Here is a list of people indicted for Iran Contra - many of them subsequently pardoned by the first Bush president, and later incorporated into his administration by Dubya.
Indictments
- Caspar Weinberger, Secretary of Defense, was indicted on two counts of perjury and one count of obstruction of justice on June 16, 1992. [1]. Weinberger received a pardon from George H. W. Bush on December 24, 1992 before he was tried.[70]
- William Casey, Head of the CIA. Thought to have conceived the plan, was stricken ill hours before he would testify. Reporter Bob Woodward reported Casey knew of and approved the plan.[71]
- Robert C. McFarlane, National Security Adviser, convicted of withholding evidence, but after a plea bargain was given only 2 years probation. Later pardoned by President George H. W. Bush[72]
- Elliott Abrams, Assistant Secretary of State, convicted of withholding evidence, but after a plea bargain was given only 2 years probation.
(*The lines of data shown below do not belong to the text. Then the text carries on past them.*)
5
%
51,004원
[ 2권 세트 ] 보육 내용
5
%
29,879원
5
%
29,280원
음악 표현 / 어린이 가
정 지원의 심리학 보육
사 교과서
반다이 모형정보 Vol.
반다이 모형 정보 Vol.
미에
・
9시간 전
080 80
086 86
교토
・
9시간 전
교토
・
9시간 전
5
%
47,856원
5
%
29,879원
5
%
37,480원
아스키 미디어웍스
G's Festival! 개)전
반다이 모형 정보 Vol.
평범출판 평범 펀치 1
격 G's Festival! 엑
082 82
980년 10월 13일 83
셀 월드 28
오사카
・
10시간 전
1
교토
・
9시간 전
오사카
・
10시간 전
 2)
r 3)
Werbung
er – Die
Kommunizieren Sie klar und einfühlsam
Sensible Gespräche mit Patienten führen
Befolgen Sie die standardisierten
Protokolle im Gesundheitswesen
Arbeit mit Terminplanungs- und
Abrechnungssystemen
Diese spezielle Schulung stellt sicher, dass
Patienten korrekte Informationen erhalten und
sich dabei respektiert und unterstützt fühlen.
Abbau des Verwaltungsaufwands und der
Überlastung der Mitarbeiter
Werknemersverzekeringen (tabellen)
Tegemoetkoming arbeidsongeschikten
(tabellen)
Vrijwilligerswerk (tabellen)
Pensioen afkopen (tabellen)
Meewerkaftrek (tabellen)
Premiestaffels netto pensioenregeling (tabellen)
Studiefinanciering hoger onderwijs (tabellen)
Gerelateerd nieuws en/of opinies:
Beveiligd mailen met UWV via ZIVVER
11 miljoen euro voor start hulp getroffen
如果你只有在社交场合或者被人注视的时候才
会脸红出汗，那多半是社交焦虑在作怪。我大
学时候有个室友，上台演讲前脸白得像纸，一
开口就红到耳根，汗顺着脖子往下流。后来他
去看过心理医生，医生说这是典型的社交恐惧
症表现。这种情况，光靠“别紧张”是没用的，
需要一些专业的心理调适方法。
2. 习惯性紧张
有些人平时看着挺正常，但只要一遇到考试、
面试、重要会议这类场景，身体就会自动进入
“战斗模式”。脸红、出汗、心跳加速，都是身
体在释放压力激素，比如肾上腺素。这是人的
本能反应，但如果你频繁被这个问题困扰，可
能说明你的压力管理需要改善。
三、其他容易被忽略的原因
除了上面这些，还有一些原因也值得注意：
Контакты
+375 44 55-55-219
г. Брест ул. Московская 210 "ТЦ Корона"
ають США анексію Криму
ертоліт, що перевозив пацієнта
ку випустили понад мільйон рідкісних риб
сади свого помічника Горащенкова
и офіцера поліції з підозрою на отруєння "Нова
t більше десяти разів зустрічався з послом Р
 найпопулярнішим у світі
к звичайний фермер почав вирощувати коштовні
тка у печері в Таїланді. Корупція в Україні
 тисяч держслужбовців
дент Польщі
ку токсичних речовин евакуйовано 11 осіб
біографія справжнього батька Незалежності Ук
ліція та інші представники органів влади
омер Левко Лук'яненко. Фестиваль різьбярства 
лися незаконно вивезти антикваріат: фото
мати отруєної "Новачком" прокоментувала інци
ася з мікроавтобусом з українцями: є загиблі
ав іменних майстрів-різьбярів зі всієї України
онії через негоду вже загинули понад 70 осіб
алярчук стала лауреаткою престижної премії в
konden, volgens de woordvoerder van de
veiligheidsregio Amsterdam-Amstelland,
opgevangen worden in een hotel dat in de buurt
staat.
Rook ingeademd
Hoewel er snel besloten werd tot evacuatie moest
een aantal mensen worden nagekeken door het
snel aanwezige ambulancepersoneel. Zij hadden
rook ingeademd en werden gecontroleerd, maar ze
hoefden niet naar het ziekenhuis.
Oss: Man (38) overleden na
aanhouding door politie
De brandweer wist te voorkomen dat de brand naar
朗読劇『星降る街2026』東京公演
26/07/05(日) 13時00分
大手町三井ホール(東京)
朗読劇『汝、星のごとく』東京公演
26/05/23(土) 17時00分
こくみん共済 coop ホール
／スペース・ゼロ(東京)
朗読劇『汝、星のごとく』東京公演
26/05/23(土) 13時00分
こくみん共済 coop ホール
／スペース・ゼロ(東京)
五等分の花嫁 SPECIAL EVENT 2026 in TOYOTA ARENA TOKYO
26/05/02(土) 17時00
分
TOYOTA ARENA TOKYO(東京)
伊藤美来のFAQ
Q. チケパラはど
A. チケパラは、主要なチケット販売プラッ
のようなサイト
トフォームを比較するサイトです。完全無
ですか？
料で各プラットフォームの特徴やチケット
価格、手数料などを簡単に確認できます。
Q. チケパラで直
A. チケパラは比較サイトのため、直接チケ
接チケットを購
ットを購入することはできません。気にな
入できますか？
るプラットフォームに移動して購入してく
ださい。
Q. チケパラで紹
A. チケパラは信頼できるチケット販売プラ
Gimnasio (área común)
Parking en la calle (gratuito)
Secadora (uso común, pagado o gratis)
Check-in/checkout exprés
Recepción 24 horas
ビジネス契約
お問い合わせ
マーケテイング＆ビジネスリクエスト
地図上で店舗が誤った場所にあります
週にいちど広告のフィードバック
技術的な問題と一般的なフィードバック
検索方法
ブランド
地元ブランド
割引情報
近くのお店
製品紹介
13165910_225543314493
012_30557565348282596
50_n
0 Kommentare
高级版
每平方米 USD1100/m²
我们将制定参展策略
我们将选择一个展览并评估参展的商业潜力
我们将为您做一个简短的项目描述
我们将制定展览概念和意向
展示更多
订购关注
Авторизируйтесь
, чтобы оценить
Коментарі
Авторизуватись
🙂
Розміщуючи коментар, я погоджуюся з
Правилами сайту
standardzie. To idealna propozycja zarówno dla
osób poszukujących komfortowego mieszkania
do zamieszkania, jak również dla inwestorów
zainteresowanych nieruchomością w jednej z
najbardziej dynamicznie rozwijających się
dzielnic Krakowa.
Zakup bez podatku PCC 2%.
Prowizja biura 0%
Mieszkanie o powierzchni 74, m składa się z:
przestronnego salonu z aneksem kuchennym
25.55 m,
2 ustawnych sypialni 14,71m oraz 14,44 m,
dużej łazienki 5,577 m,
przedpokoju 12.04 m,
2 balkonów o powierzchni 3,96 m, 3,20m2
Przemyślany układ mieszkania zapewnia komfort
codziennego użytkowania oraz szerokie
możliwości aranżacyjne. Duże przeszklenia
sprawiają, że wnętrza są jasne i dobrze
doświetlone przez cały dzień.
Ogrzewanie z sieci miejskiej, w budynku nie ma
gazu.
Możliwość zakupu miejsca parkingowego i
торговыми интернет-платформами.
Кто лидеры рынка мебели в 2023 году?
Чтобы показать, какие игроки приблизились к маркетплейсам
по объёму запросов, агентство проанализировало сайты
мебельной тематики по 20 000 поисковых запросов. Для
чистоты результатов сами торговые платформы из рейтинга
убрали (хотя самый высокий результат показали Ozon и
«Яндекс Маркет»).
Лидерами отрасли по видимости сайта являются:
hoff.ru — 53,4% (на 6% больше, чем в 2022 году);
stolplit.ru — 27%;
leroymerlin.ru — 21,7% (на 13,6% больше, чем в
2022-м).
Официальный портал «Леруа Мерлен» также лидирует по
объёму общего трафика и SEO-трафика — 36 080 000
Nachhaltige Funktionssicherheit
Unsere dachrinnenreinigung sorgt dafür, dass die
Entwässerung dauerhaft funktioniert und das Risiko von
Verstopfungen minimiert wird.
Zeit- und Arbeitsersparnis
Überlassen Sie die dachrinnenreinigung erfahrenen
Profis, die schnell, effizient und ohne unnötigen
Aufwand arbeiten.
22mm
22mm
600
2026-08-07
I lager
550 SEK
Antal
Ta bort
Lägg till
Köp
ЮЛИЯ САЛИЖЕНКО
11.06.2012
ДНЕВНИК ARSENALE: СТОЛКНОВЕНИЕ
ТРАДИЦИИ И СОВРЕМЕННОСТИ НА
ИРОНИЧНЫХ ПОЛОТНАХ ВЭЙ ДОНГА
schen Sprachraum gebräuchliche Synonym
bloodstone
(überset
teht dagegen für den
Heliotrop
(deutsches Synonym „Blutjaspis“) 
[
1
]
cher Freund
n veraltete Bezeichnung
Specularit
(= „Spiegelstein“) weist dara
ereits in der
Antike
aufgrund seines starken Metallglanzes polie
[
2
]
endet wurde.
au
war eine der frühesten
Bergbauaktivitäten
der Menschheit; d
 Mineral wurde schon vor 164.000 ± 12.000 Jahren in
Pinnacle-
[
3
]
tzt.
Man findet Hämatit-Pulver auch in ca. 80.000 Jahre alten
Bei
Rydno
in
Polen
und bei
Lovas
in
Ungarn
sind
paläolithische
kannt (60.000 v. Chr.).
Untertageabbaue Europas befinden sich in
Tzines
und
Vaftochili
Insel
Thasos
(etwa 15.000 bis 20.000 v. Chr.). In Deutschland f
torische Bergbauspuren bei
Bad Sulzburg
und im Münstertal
Later pardoned by President George H. W. Bush[73] http://www.fas.org/irp/offdocs/walsh/summpros.htm.
- Alan D. Fiers Chief of the CIA's Central American Task Force, convicted of withholding evidence and sentenced to one year probation. Later pardoned by President George H. W. Bush
- Clair George Chief of Covert Ops-CIA, convicted on 2 charges of perjury, but pardoned by President George H. W. Bush before sentencing.[74]
- Oliver North, member of the National Security Council convicted of accepting an illegal gratuity, obstruction of a congressional inquiry, and destruction of documents, but the ruling was overturned since he had been granted immunity.[75]
- Fawn Hall, Oliver North's secretary was given immunity from prosecution on charges of conspiracy and destroying documents in exchange for her testimony.[76]
- Jonathan Scott Royster Liaison to Oliver North was given immunity from prosecution on charges of conspiracy and destroying documents in exchange for his testimony.[77]
- John Poindexter National Security Advisor, convicted of 5 counts of conspiracy, obstruction of justice, perjury, defrauding the government, and the alteration and destruction of evidence. The Supreme Court upheld a lower court ruling that overturned these convictions.[78]
- Duane Clarridge An ex-CIA senior official, he was indicted in November 1991 on 7 counts of perjury and false statements relating to a November 1985 shipment to Iran. Pardoned before trial by President George H. W. Bush.[79][80]
- Richard V. Secord Ex-major general in the Air Force who organized the Iran arms sales and Contra aid. He pleaded guilty in November 1989 to making false statements to Congress. Sentenced to two years of probation.[81][82]
- Albert Hakim A businessman, he pleaded guilty in November 1989 to supplementing the salary of North by buying a $13,800 fence for North with money from "the Enterprise", which was a set of foreign companies Hakim used in Iran-Contra. In addition, Swiss company Lake Resources Inc., used for storing money from arms sales to Iran to give to the Contras, plead guilty to stealing government property.[83] Hakim was given two years of probation and a $5,000 fine, while Lake Resources Inc. was ordered to dissolve.[8
Peggy Noonan should shut up, until and unless she has something of value to say; she is polluting the political discourse of this nation with crap. And seriously, I propose we make a new equivalency to Godwin's law; let's call it the Penigma law, that describes the crap involved when the right wing media machine starts bloviating on and on and on about comparisons to Watergate that are invalid.
I'll reserve the official status of a "Dee Gee's law" for bogus claims of presidential treason, which should be compared to Nixon's conduct, more obscure, but worse than Watergate.